What the exercise asks: Throughout the material below, how many lines include the string "vous"? Reply with only the number.

Task material:
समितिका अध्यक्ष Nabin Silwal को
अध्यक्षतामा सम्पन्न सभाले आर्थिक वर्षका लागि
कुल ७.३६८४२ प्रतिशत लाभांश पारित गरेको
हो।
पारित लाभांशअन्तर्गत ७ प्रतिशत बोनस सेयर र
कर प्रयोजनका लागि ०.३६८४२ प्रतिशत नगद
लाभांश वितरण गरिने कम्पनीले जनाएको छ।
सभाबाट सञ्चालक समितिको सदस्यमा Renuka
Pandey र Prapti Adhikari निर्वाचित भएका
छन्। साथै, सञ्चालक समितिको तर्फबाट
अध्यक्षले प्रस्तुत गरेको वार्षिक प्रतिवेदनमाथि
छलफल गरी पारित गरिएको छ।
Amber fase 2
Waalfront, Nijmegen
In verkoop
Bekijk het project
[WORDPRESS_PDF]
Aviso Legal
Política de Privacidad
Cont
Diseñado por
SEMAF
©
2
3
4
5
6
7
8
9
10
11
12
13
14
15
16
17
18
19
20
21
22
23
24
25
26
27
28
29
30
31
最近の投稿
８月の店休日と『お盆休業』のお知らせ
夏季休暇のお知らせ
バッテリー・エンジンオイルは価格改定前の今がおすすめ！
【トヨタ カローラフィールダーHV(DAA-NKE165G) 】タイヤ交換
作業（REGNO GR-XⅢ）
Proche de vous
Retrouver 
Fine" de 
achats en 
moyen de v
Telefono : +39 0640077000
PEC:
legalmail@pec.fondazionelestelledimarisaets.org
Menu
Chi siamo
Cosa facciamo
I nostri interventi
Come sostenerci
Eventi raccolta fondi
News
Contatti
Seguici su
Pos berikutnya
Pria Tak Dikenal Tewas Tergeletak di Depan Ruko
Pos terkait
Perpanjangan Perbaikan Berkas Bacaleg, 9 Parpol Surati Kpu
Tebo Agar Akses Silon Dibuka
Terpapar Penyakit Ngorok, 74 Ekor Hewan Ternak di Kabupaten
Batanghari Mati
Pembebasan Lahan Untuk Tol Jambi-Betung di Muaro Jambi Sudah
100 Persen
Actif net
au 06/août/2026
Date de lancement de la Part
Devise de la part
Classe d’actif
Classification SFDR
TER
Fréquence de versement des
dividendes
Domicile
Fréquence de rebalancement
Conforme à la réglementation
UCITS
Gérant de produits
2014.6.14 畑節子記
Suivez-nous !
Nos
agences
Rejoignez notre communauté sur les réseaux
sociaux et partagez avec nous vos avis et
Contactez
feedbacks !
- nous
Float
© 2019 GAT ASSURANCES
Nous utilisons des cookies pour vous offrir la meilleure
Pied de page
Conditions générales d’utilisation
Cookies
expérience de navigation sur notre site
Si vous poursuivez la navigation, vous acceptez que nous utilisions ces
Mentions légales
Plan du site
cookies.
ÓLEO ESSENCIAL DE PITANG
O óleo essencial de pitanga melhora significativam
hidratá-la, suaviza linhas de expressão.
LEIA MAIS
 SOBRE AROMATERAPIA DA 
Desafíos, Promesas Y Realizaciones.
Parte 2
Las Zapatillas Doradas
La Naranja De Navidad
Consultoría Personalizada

Answer below: 3